[Opening Provided records section]

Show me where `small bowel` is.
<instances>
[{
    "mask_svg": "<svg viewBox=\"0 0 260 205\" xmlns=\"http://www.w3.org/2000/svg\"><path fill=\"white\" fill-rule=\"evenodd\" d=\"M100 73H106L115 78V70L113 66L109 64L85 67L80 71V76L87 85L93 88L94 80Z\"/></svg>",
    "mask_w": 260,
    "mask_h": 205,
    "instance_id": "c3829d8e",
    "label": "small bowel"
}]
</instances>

[Closing Provided records section]

** What needs to be done **
Starting at the first entry and ending at the last, reproduce each one exactly.

** Written answer **
Show me where `small bowel` is.
<instances>
[{
    "mask_svg": "<svg viewBox=\"0 0 260 205\" xmlns=\"http://www.w3.org/2000/svg\"><path fill=\"white\" fill-rule=\"evenodd\" d=\"M100 73H106L115 78V70L113 66L109 64L85 67L80 71V76L87 85L93 88L94 80Z\"/></svg>",
    "mask_w": 260,
    "mask_h": 205,
    "instance_id": "c3829d8e",
    "label": "small bowel"
}]
</instances>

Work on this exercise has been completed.